A previous study [ 35 ] shows that when the person trusts the DNs they also felt confident with the use of technology in healthcare at home.
- Nurse–client relationship
The development of different distance-spanning technologies can open up new solutions to perform care and maintain relationships at home [ 3637 ]. As a reaction to this development of increased use of distance-spanning technology, Meleis [ 1 ] argues that many theorists in nursing are going back to basics in human relationships, where the sharing of information during situations of health and illness and the interaction is a tool for building relationships.
Nurse–client relationship - Wikipedia
This emphasis on the importance of basic human interaction highlights the importance when implementing distance-spanning technology in home-based healthcare to work consciously to build and protect the trusting relationship in order to provide good healthcare.
Methodological Consideration The data about relationships in present study was elicited from interview text where nurses were narrating about their experiences about encounters in home-based nursing care.
During the narrations the nurses made detailed descriptions of the relationship and its importance for good nursing care at home.
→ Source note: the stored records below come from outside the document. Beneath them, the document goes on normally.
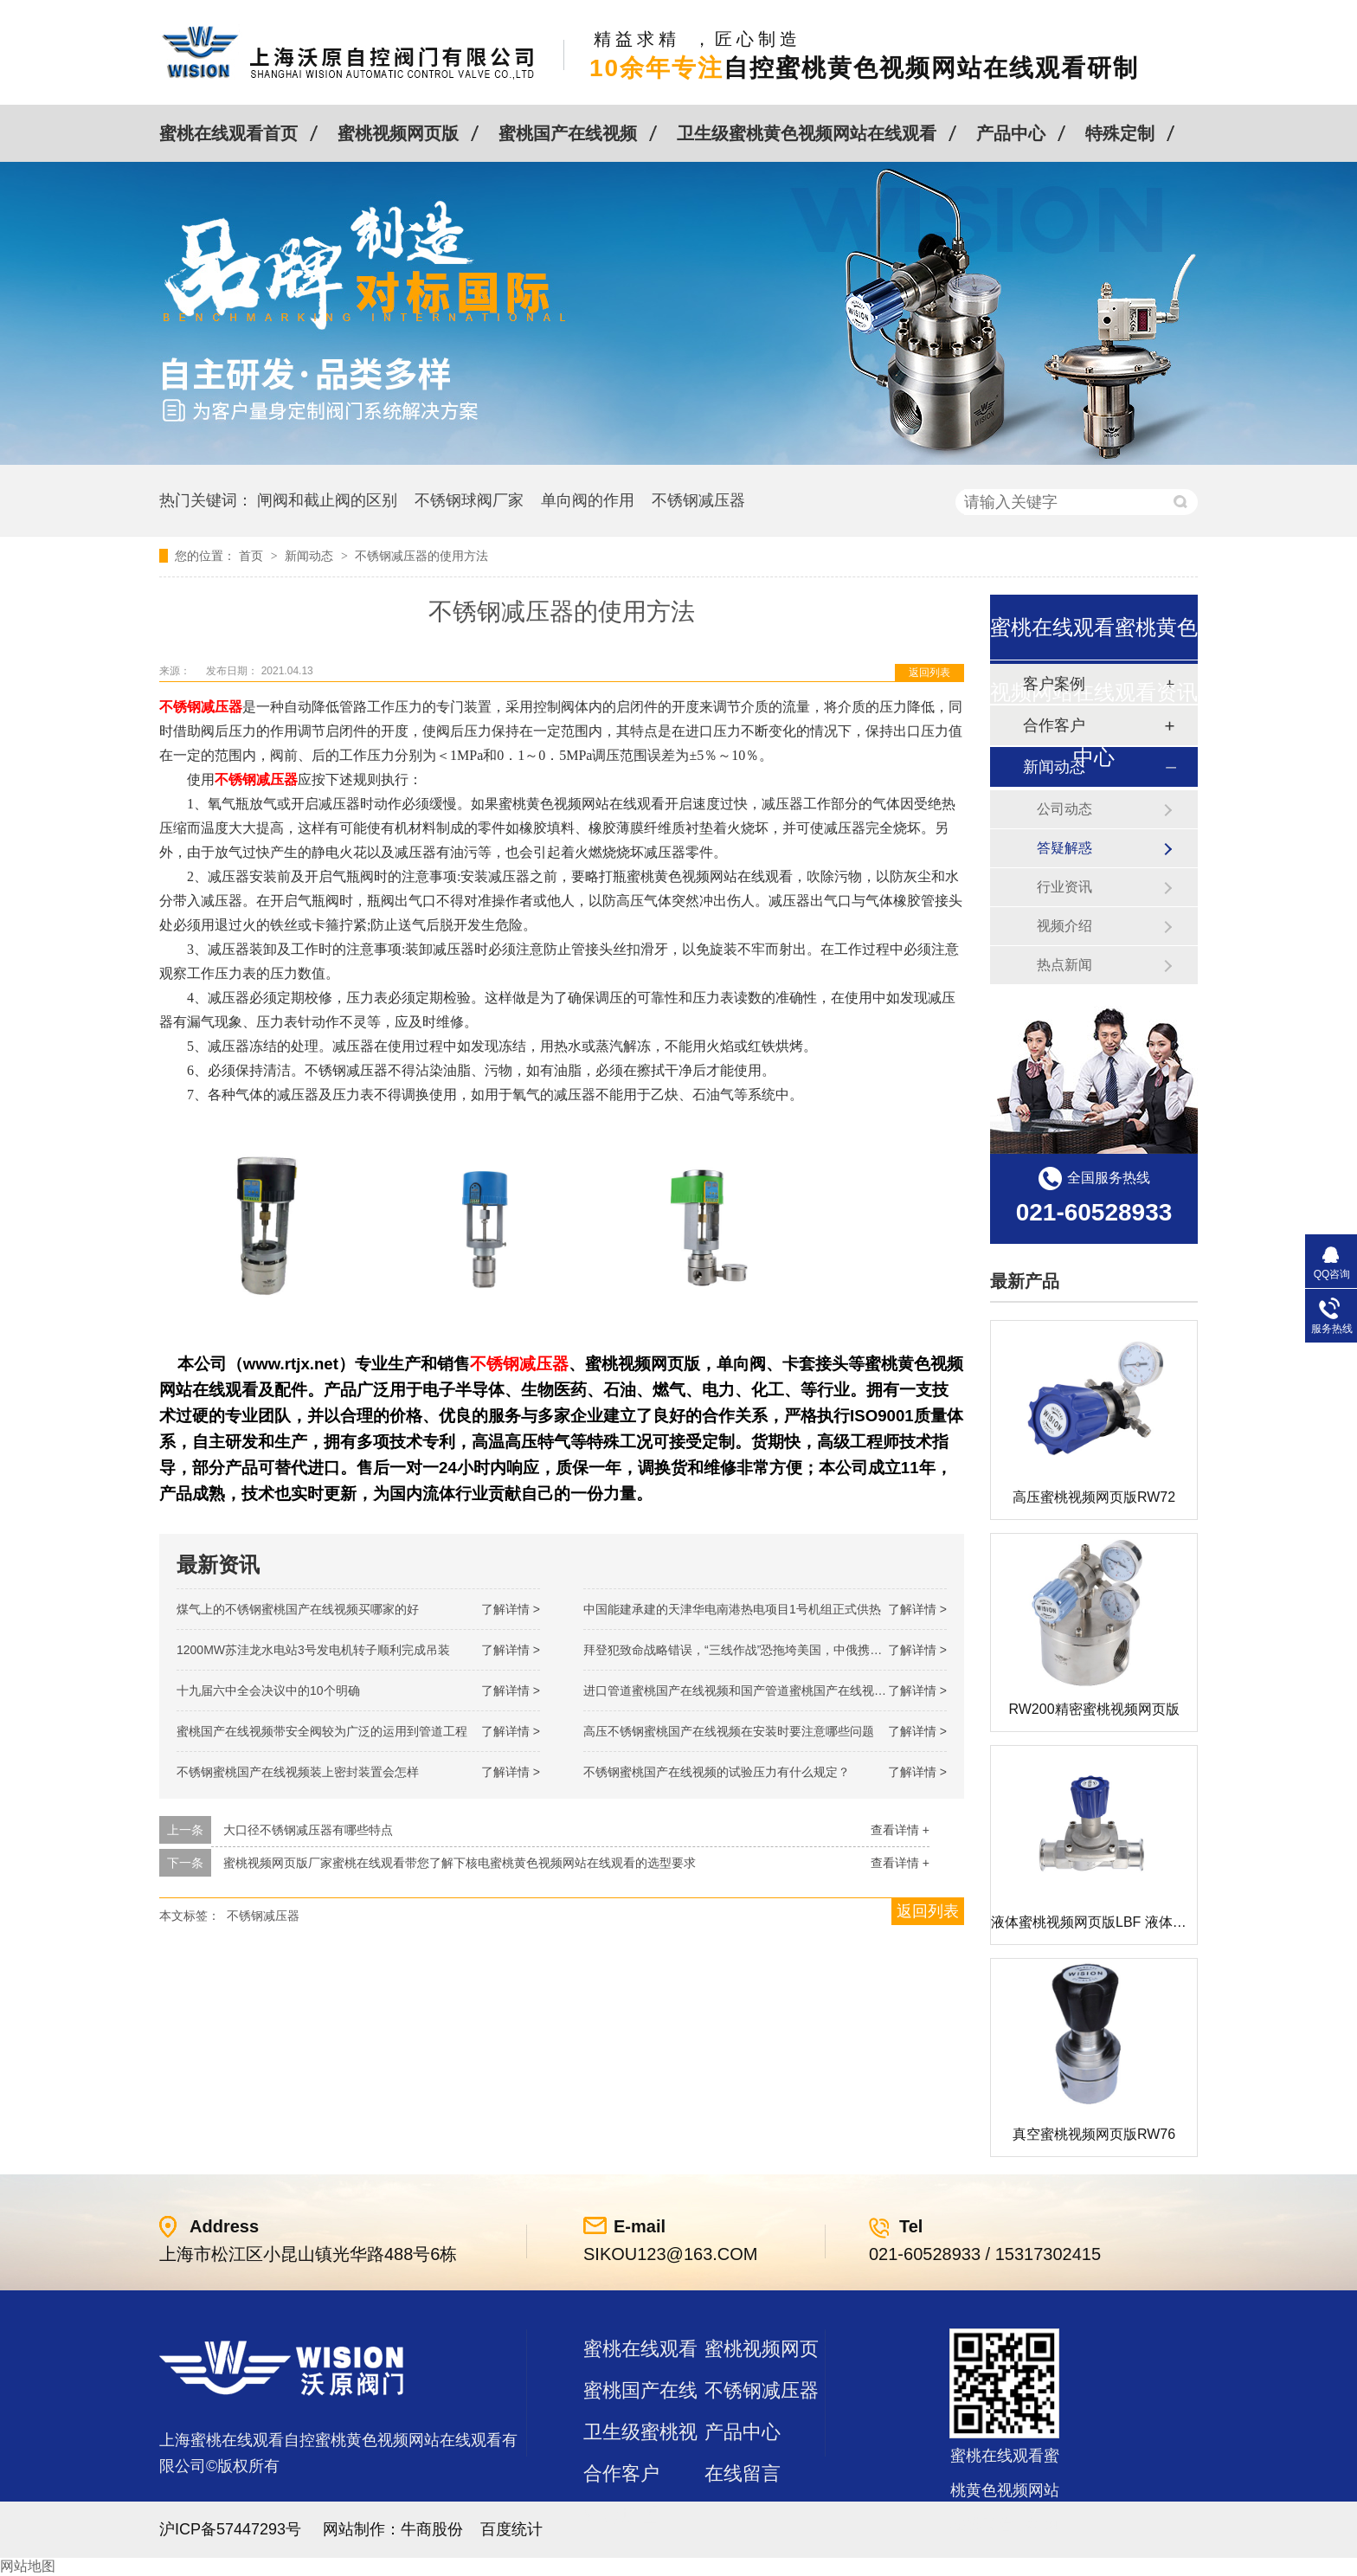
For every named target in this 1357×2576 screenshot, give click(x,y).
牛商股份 (432, 2529)
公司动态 (1064, 809)
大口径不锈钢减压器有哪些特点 (308, 1830)
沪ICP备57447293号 (230, 2529)
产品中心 (1010, 133)
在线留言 (742, 2473)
However, it is obvious that the narrations contained limited experiences of harmful or negative relationships in home-based nursing care. This can be seen as a limitation and might have emerged if the nurses had received specific questions about these kinds of relationships.
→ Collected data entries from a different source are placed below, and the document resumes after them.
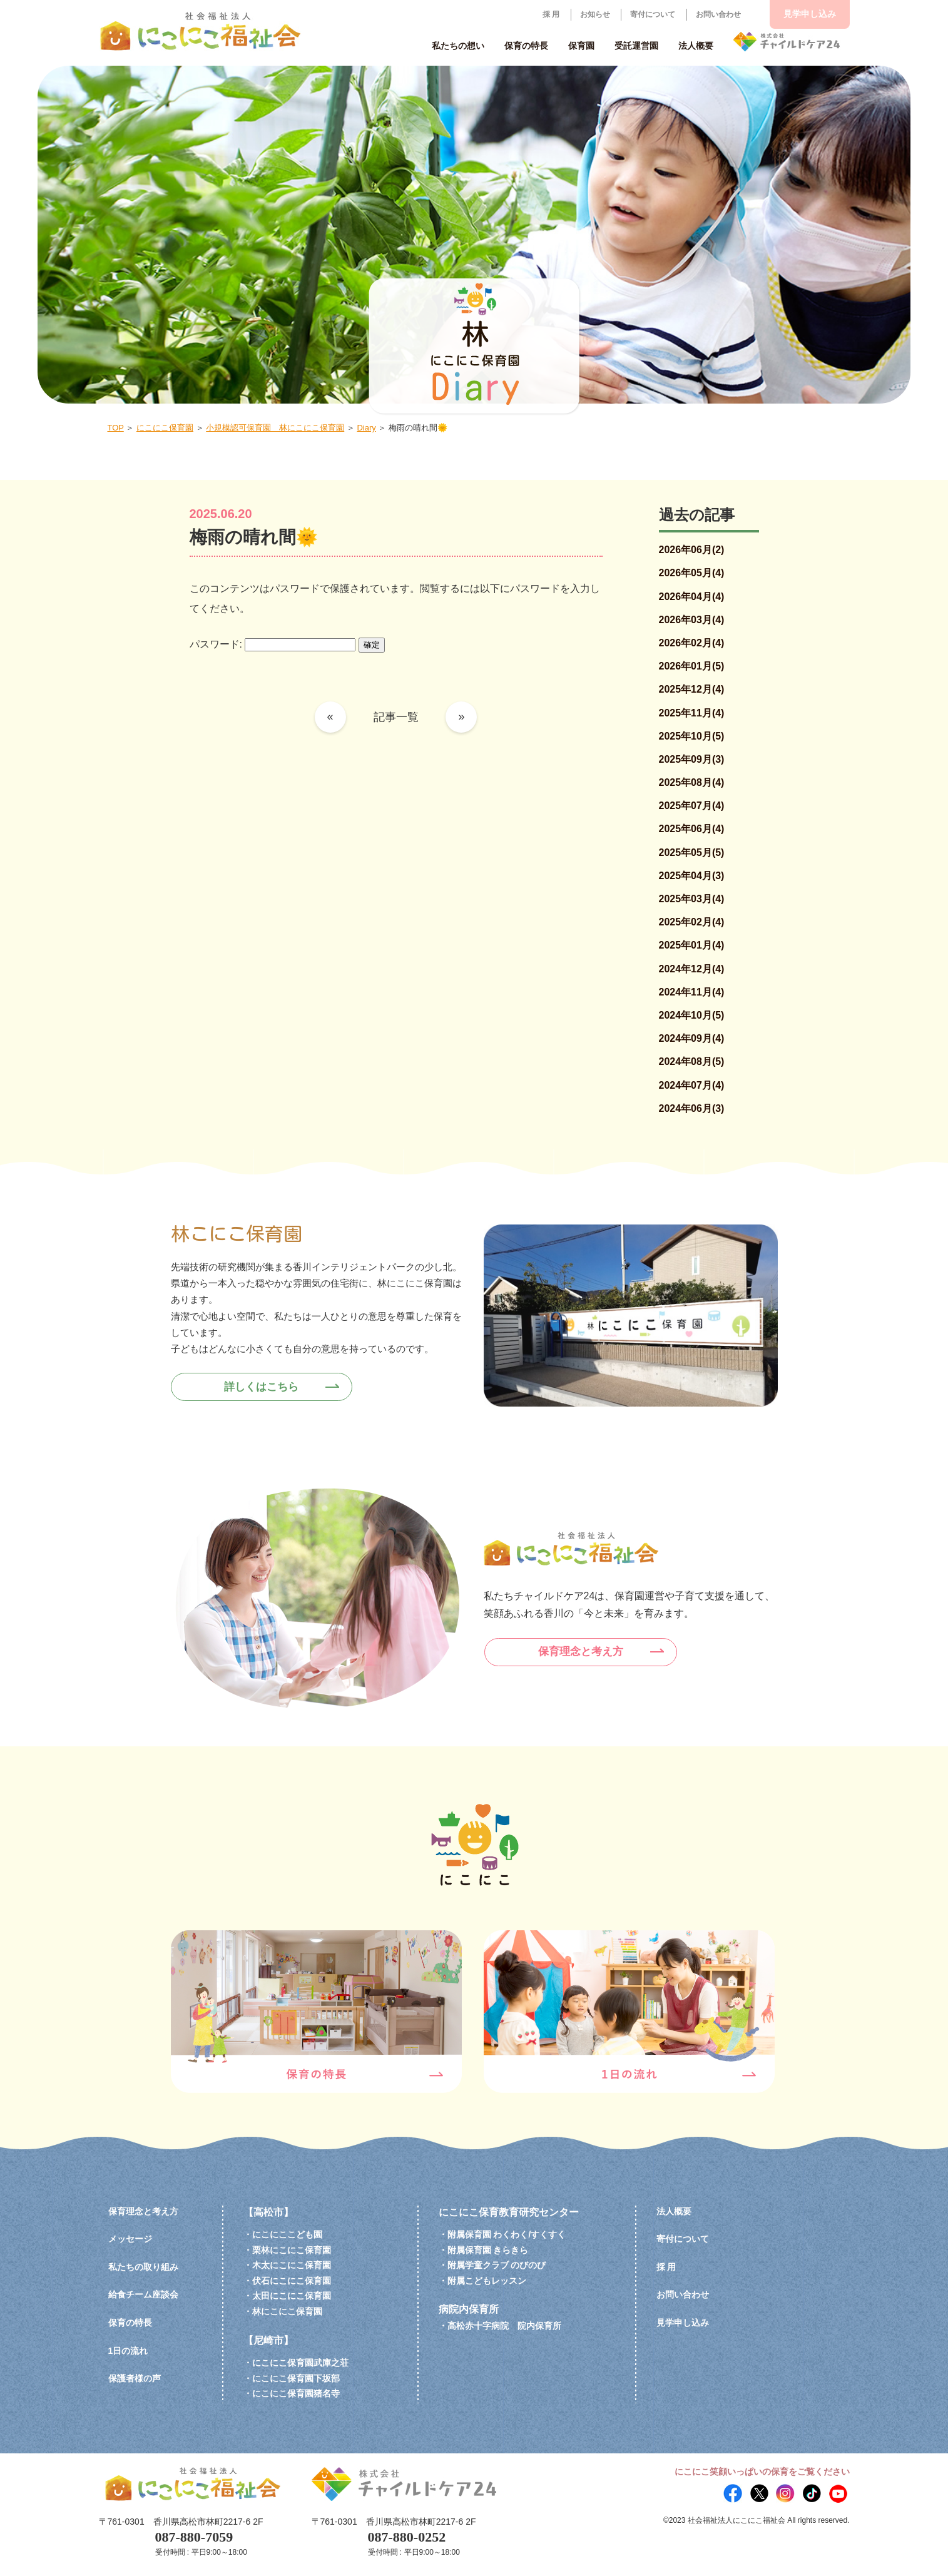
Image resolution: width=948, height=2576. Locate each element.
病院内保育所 (469, 2309)
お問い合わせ (718, 14)
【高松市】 (268, 2212)
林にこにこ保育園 (287, 2311)
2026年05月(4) (692, 573)
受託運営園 (636, 46)
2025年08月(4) (692, 782)
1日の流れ (128, 2351)
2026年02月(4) (692, 643)
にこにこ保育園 (164, 427)
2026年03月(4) (692, 619)
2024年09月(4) (692, 1038)
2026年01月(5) (692, 666)
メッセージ (130, 2239)
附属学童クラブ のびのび (496, 2265)
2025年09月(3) (692, 759)
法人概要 (673, 2211)
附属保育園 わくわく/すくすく (506, 2234)
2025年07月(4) (692, 805)
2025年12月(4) (692, 689)
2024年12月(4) (692, 969)
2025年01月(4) (692, 945)
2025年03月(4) (692, 898)
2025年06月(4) (692, 828)
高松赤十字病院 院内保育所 (504, 2326)
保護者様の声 (134, 2378)
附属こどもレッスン (486, 2281)
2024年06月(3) (692, 1108)
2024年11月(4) (692, 992)
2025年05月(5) (692, 852)
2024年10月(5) (692, 1015)
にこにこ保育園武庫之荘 (300, 2363)
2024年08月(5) (692, 1061)
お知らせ (595, 14)
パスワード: (273, 644)
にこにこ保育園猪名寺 (296, 2393)
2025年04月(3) (692, 875)
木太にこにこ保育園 (291, 2265)
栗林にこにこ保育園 (291, 2250)
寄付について (652, 14)
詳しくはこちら (267, 1385)
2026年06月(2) (692, 549)
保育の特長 (130, 2323)
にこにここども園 (287, 2234)
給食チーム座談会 (143, 2294)
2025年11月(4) (692, 713)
The authors are well-versed in the nursing literature and have extensive experience in the methodology. The authors have consciously used their theoretical orientation in nursing and their understanding of the text and discussed the different steps of the analysis thoroughly [ 15 ].
In addition, the rigor of the process was supported by using NVivo 9 computer program [ 18 ], which altogether strengthen the trustworthiness of the analysis [ 15 ]. The topic of the study relates to common human phenomenon and is therefore possible to transfer to other similar context in home-based care.
The finding could be transferred in the manner of naturalistic generalization [ 38 ] where the reader interprets and determines which findings can be generalized to another context and also adds to previous knowledge. The transferability is also supported by the fact that it is supported in other nursing literature. In order for nurses to build a trusting relationship in home-based nursing care they have to accept that they enter the home as a guest and communicate something about themself as the person in need of healthcare needs to know who is entering and visiting the home, or who is communicating through distance-spanning technology.
The relationship in home-based nursing care requires conscious efforts from the nurse and a choice of a suitable level of the relationship when maintaining the relationship through home visits as well as through distance-spanning technology. The working context of home-based care is anticipated to change, with the introduction of new technology and revised templates of care. In this process nurses have to safeguard the possibilities of building trusting relationships with the persons in need of home-based care.